Data for this exercise:
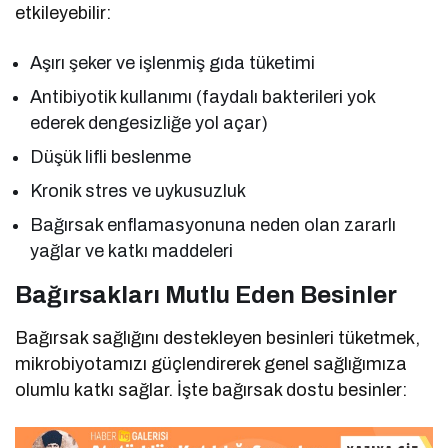
etkileyebilir:
Aşırı şeker ve işlenmiş gıda tüketimi
Antibiyotik kullanımı (faydalı bakterileri yok
ederek dengesizliğe yol açar)
Düşük lifli beslenme
Kronik stres ve uykusuzluk
Bağırsak enflamasyonuna neden olan zararlı
yağlar ve katkı maddeleri
Bağırsakları Mutlu Eden Besinler
Bağırsak sağlığını destekleyen besinleri tüketmek,
mikrobiyotamızı güçlendirerek genel sağlığımıza
olumlu katkı sağlar. İşte bağırsak dostu besinler:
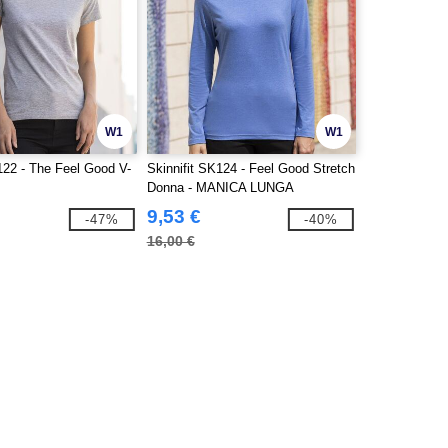
W1
W1
122 - The Feel Good V-
Skinnifit SK124 - Feel Good Stretch
Donna - MANICA LUNGA
9,53 €
-47%
-40%
16,00 €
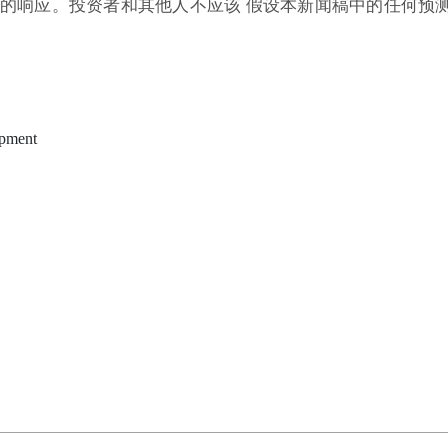
件的响应。投资者和其他人不应该 假设本新闻稿中的任何预
pment
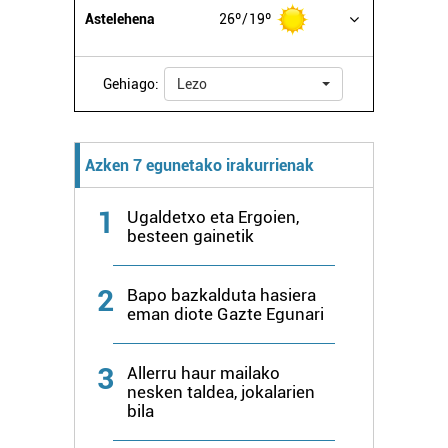
Astelehena
26º
19º
Gehiago:
Lezo
Azken 7 egunetako irakurrienak
1
Ugaldetxo eta Ergoien,
besteen gainetik
2
Bapo bazkalduta hasiera
eman diote Gazte Egunari
3
Allerru haur mailako
nesken taldea, jokalarien
bila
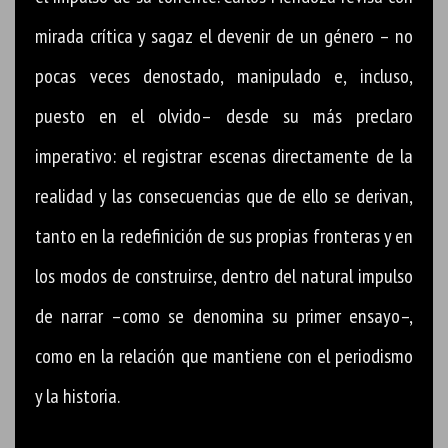
mirada crítica y sagaz el devenir de un género – no
pocas veces denostado, manipulado e, incluso,
puesto en el olvido– desde su más preclaro
imperativo: el registrar escenas directamente de la
realidad y las consecuencias que de ello se derivan,
tanto en la redefinición de sus propias fronteras y en
los modos de construirse, dentro del natural impulso
de narrar –como se denomina su primer ensayo–,
como en la relación que mantiene con el periodismo
y la historia.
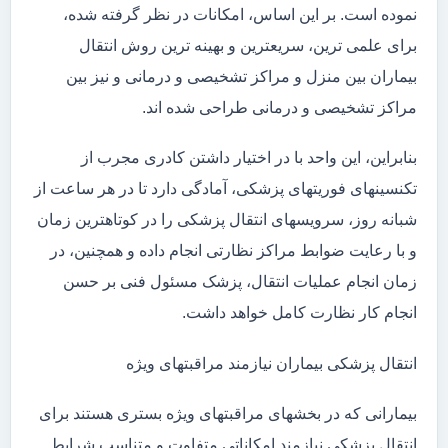
نموده است. بر این اساس، امکانات در نظر گرفته شده،
برای علمی ترین، سریعترین و بهینه ترین روش انتقال
بیماران بین منزل و مراکز تشخیصی و درمانی و نیز بین
مراکز تشخیصی و درمانی طراحی شده اند.
بنابراین، این واحد با در اختیار داشتن کادری مجرب از
تکنسینهای فوریتهای پزشکی، آمادگی دارد تا در هر ساعت از
شبانه روز، سرویسهای انتقال پزشکی را در کوتاهترین زمان
و با رعایت ضوابط مراکز نظارتی انجام داده و همچنین، در
زمان انجام عملیات انتقال، پزشک مسئول فنی بر حسن
انجام کار نظارت کامل خواهد داشت.
انتقال پزشکی بیماران نیازمند مراقبتهای ویژه
بیمارانی که در بخشهای مراقبتهای ویژه بستری هستند برای
انتقال پزشکی نیازمند امکاناتی متفاوت و متناسب شرایط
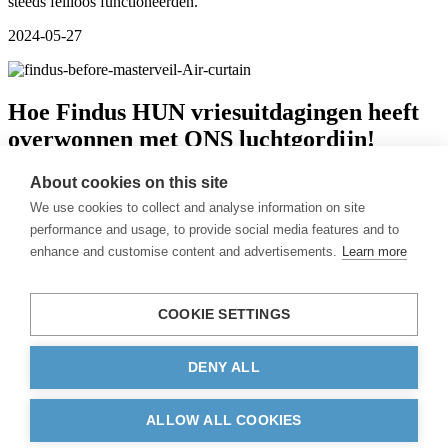
steeds feilloos functioneerden.
2024-05-27
Hoe Findus HUN vriesuitdagingen heeft
overwonnen met ONS luchtgordijn!
Succesverhalen
About cookies on this site
We use cookies to collect and analyse information on site
2024-11-07
performance and usage, to provide social media features and to
enhance and customise content and advertisements.
Learn more
Luchtgordijn categorieën
Luchtgordijnen
COOKIE SETTINGS
Nieuws
Over ons
Contact
DENY ALL
Privacybeleid
ALLOW ALL COOKIES
© 2026 Masterveil AB.
Alle rechten voorbehouden.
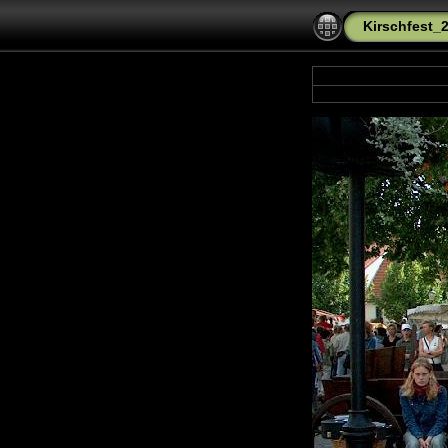
Kirschfest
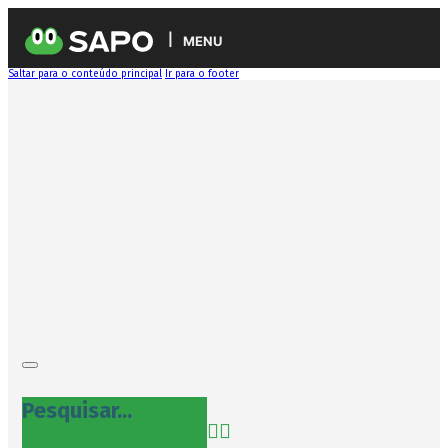
MENU
Saltar para o conteúdo principal
Ir para o footer
Pesquisar...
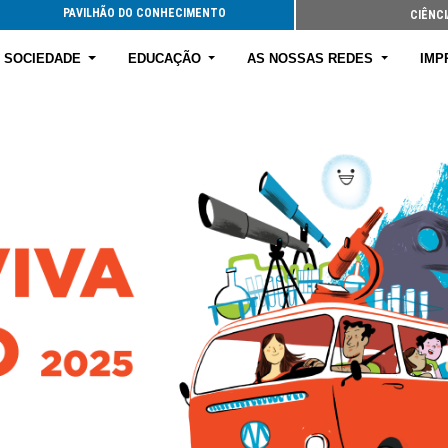
PAVILHÃO DO CONHECIMENTO
CIÊNCI
E SOCIEDADE
EDUCAÇÃO
AS NOSSAS REDES
IMP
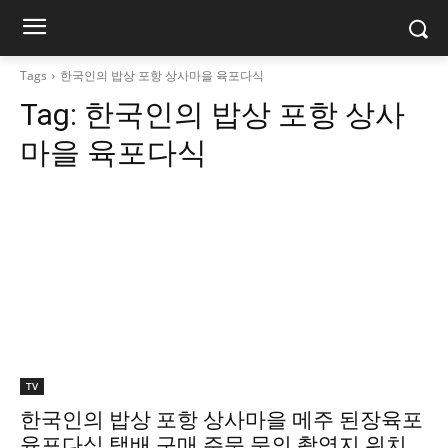
Tags
한국인의 밥상 포항 상사마을 육포다식
Tag:
한국인의 밥상 포항 상사
마을 육포다식
TV
한국인의 밥상 포항 상사마을 메주 된장육포
육포다식 택배 구매 주문 문의 촬영지 위치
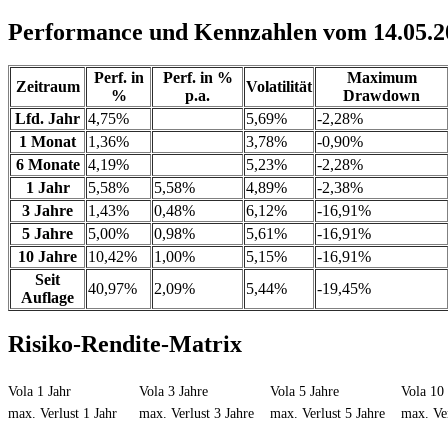
Performance und Kennzahlen vom 14.05.2
Perf. in
Perf. in %
Maximum
Zeitraum
Volatilität
%
p.a.
Drawdown
Lfd. Jahr
4,75%
5,69%
-2,28%
1 Monat
1,36%
3,78%
-0,90%
6 Monate
4,19%
5,23%
-2,28%
1 Jahr
5,58%
5,58%
4,89%
-2,38%
3 Jahre
1,43%
0,48%
6,12%
-16,91%
5 Jahre
5,00%
0,98%
5,61%
-16,91%
10 Jahre
10,42%
1,00%
5,15%
-16,91%
Seit
40,97%
2,09%
5,44%
-19,45%
Auflage
Risiko-Rendite-Matrix
Vola 1 Jahr
Vola 3 Jahre
Vola 5 Jahre
Vola 10 
max. Verlust 1 Jahr
max. Verlust 3 Jahre
max. Verlust 5 Jahre
max. Ver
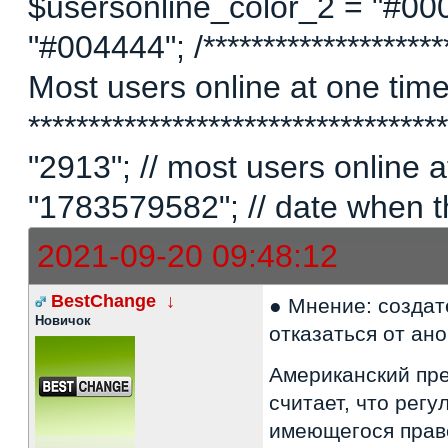
$usersonline_color_2 = "#00
"#004444"; /*********************
Most users online at one time 
********************************
"2913"; // most users online
"1783579582"; // date when t
2021-09-20 09:48:12
BestChange
↓
● Мнение: создат
Новичок
отказаться от ан
Американский пр
считает, что рег
имеющегося право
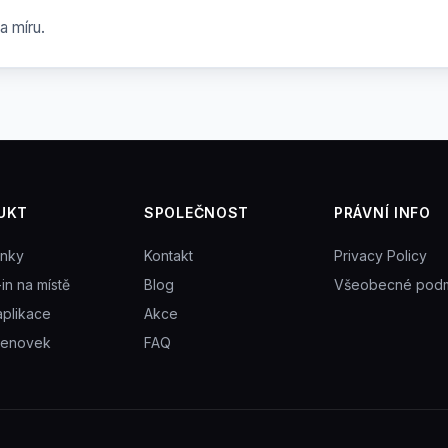
a míru.
UKT
SPOLEČNOST
PRÁVNÍ INFO
enky
Kontakt
Privacy Policy
in na místě
Blog
Všeobecné pod
aplikace
Akce
menovek
FAQ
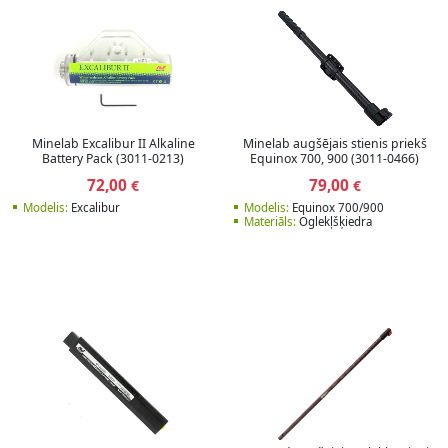
Minelab Excalibur II Alkaline
Minelab augšējais stienis priekš
Battery Pack (3011-0213)
Equinox 700, 900 (3011-0466)
72,00
79,00
€
€
Modelis:
Excalibur
Modelis:
Equinox 700/900
Materiāls:
Oglekļšķiedra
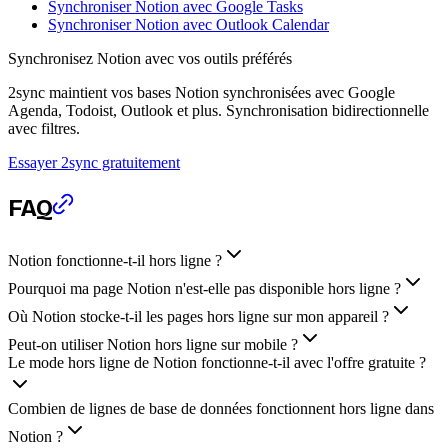
Synchroniser Notion avec Google Tasks
Synchroniser Notion avec Outlook Calendar
Synchronisez Notion avec vos outils préférés
2sync maintient vos bases Notion synchronisées avec Google
Agenda, Todoist, Outlook et plus. Synchronisation bidirectionnelle
avec filtres.
Essayer 2sync gratuitement
FAQ
Notion fonctionne-t-il hors ligne ?
Pourquoi ma page Notion n'est-elle pas disponible hors ligne ?
Où Notion stocke-t-il les pages hors ligne sur mon appareil ?
Peut-on utiliser Notion hors ligne sur mobile ?
Le mode hors ligne de Notion fonctionne-t-il avec l'offre gratuite ?
Combien de lignes de base de données fonctionnent hors ligne dans
Notion ?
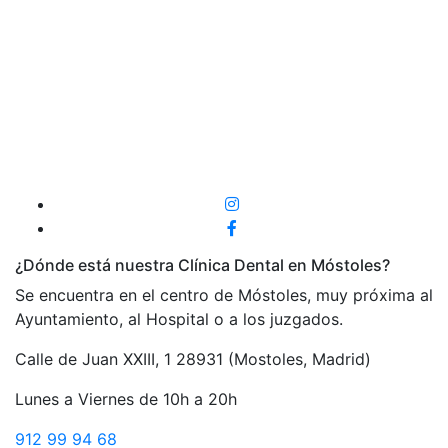
¿Dónde está nuestra Clínica Dental en Móstoles?
Se encuentra en el centro de Móstoles, muy próxima al
Ayuntamiento, al Hospital o a los juzgados.
Calle de Juan XXIII, 1 28931 (Mostoles, Madrid)
Lunes a Viernes de 10h a 20h
912 99 94 68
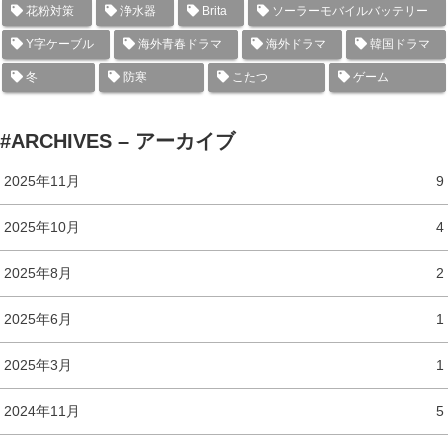
花粉対策
浄水器
Brita
ソーラーモバイルバッテリー
Y字ケーブル
海外青春ドラマ
海外ドラマ
韓国ドラマ
冬
防寒
こたつ
ゲーム
#ARCHIVES – アーカイブ
2025年11月
9
2025年10月
4
2025年8月
2
2025年6月
1
2025年3月
1
2024年11月
5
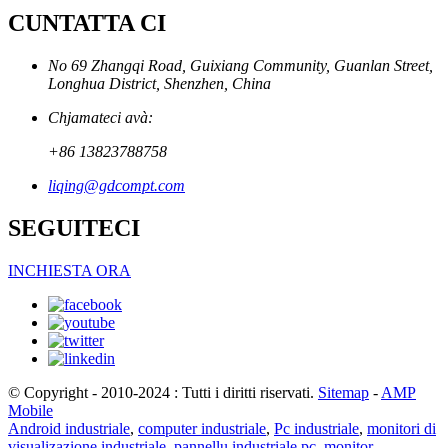
CUNTATTA CI
No 69 Zhangqi Road, Guixiang Community, Guanlan Street,
Longhua District, Shenzhen, China
Chjamateci avà:
+86 13823788758
liqing@gdcompt.com
SEGUITECI
INCHIESTA ORA
© Copyright - 2010-2024 : Tutti i diritti riservati.
Sitemap
-
AMP
Mobile
Android industriale
,
computer industriale
,
Pc industriale
,
monitori di
visualizazione industriale
,
pannellu industriale pc
,
monitor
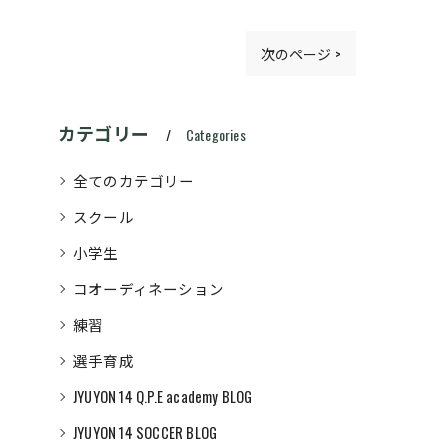
次のページ >
カテゴリー
Categories
全てのカテゴリー
スクール
小学生
コオーディネーション
練習
選手育成
JYUYON 14 Q.P.E academy BLOG
JYUYON 14 SOCCER BLOG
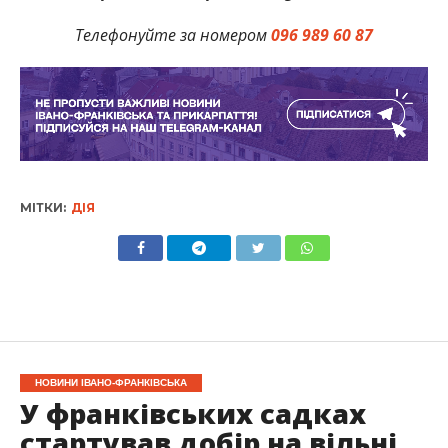
Телефонуйте за номером
096 989 60 87
МІТКИ:
ДІЯ
НОВИНИ ІВАНО-ФРАНКІВСЬКА
У франківських садках
стартував добір на вільні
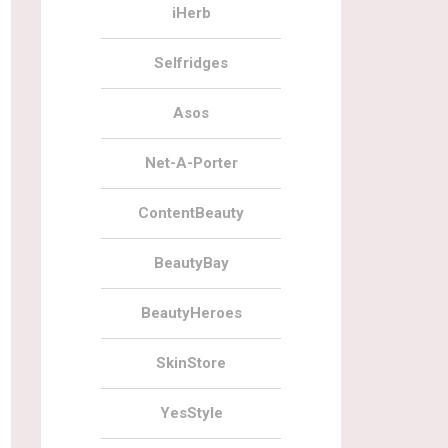
iHerb
Selfridges
Asos
Net-A-Porter
ContentBeauty
BeautyBay
BeautyHeroes
SkinStore
YesStyle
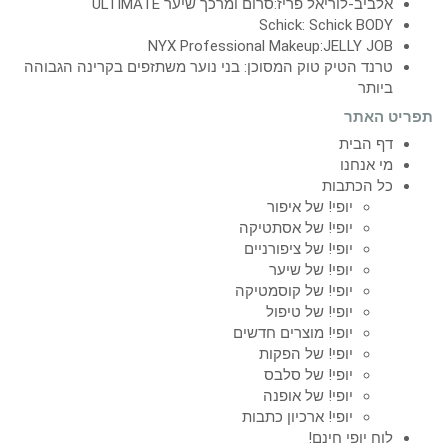
אלביב-לוריאל פריז:סרום ומרכך שיער ULTIMATE
Schick: Schick BODY
NYX Professional Makeup:JELLY JOB
טרנד הטיק טוק המסוכן: בני נוער משתזפים בקרינה הגבוהה
ביותר
תפריט האתר
דף הבית
מי אנחנו
כל הכתבות
יופי! של איפור
יופי! של אסתטיקה
יופי! של ציפורניים
יופי! של שיער
יופי! של קוסמטיקה
יופי! של טיפול
יופי! מוצרים חדשים
יופי! של הפקות
יופי! של סלבס
יופי! של אופנה
יופי! ארכיון כתבות
לוח יופי חינם!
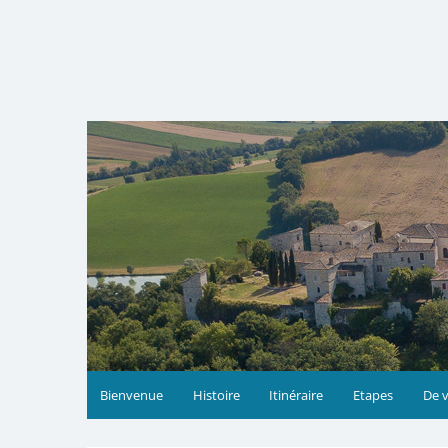
Skip
to
content
Bienvenue
Histoire
Itinéraire
Etapes
De v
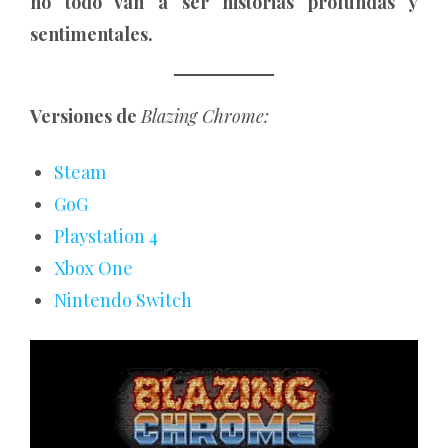
no todo van a ser historias profundas y
sentimentales.
Versiones de
Blazing Chrome:
Steam
GoG
Playstation 4
Xbox One
Nintendo Switch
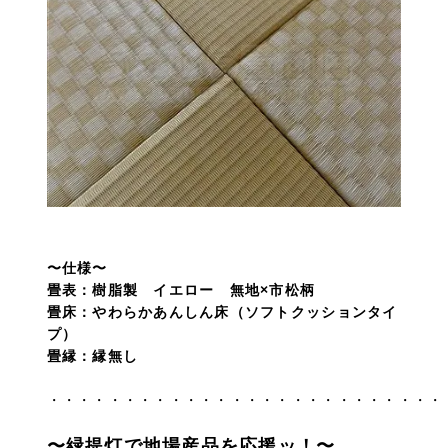
〜仕様〜
畳表：樹脂製 イエロー 無地×市松柄
畳床：やわらかあんしん床（ソフトクッションタイ
プ）
畳縁：縁無し
・・・・・・・・・・・・・・・・・・・・・・・・・・
〜緑提灯で地場産品を応援ッ！〜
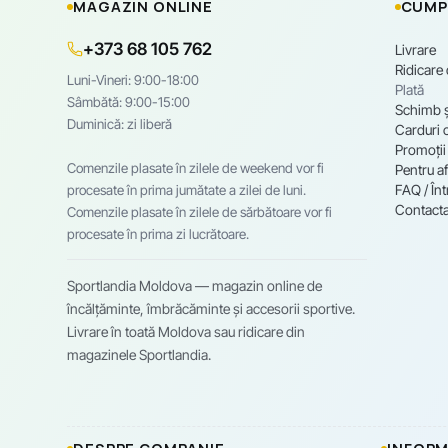
MAGAZIN ONLINE
CUMP
+373 68 105 762
Livrare
Ridicare
Luni-Vineri: 9:00-18:00
Plată
Sâmbătă: 9:00-15:00
Schimb ș
Duminică: zi liberă
Carduri 
Promoții
Comenzile plasate în zilele de weekend vor fi
Pentru af
FAQ / Înt
procesate în prima jumătate a zilei de luni.
Contacta
Comenzile plasate în zilele de sărbătoare vor fi
procesate în prima zi lucrătoare.
Sportlandia Moldova — magazin online de
încălțăminte, îmbrăcăminte și accesorii sportive.
Livrare în toată Moldova sau ridicare din
magazinele Sportlandia.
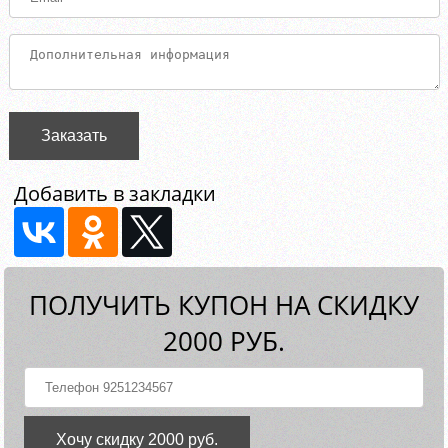
Заказать
Добавить в закладки
ПОЛУЧИТЬ КУПОН НА СКИДКУ
2000 РУБ.
Хочу скидку 2000 руб.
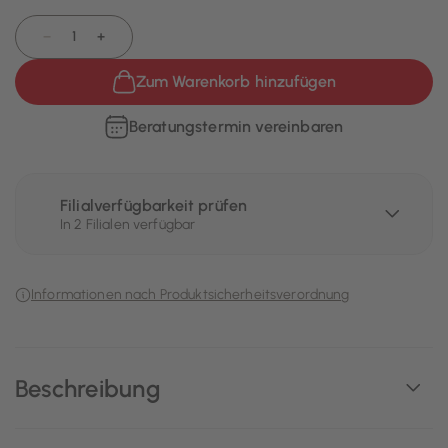
−
+
Zum Warenkorb hinzufügen
Beratungstermin vereinbaren
Filialverfügbarkeit prüfen
In 2 Filialen verfügbar
Informationen nach Produktsicherheitsverordnung
Beschreibung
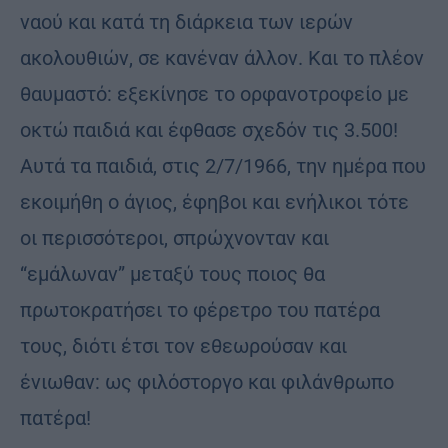
ναού και κατά τη διάρκεια των ιερών
ακολουθιών, σε κανέναν άλλον. Και το πλέον
θαυμαστό: εξεκίνησε το ορφανοτροφείο με
οκτώ παιδιά και έφθασε σχεδόν τις 3.500!
Αυτά τα παιδιά, στις 2/7/1966, την ημέρα που
εκοιμήθη ο άγιος, έφηβοι και ενήλικοι τότε
οι περισσότεροι, σπρώχνονταν και
“εμάλωναν” μεταξύ τους ποιος θα
πρωτοκρατήσει το φέρετρο του πατέρα
τους, διότι έτσι τον εθεωρούσαν και
ένιωθαν: ως φιλόστοργο και φιλάνθρωπο
πατέρα!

Instructions to follow: Here the job is to copy the stretch of records from the line containing "НОВИНИ ІВАНО-ФРАНКІВСЬКА" through the line containing "NYX Professional Makeup:JELLY JOB", word for word. Leave every picture out.

Task output:
НОВИНИ ІВАНО-ФРАНКІВСЬКА
У франківських садках
стартував добір на вільні
iHerb
Selfridges
Asos
Net-A-Porter
ContentBeauty
BeautyBay
BeautyHeroes
SkinStore
YesStyle
אלביב-לוריאל פריז:סרום ומרכך שיער ULTIMATE
Schick: Schick BODY
NYX Professional Makeup:JELLY JOB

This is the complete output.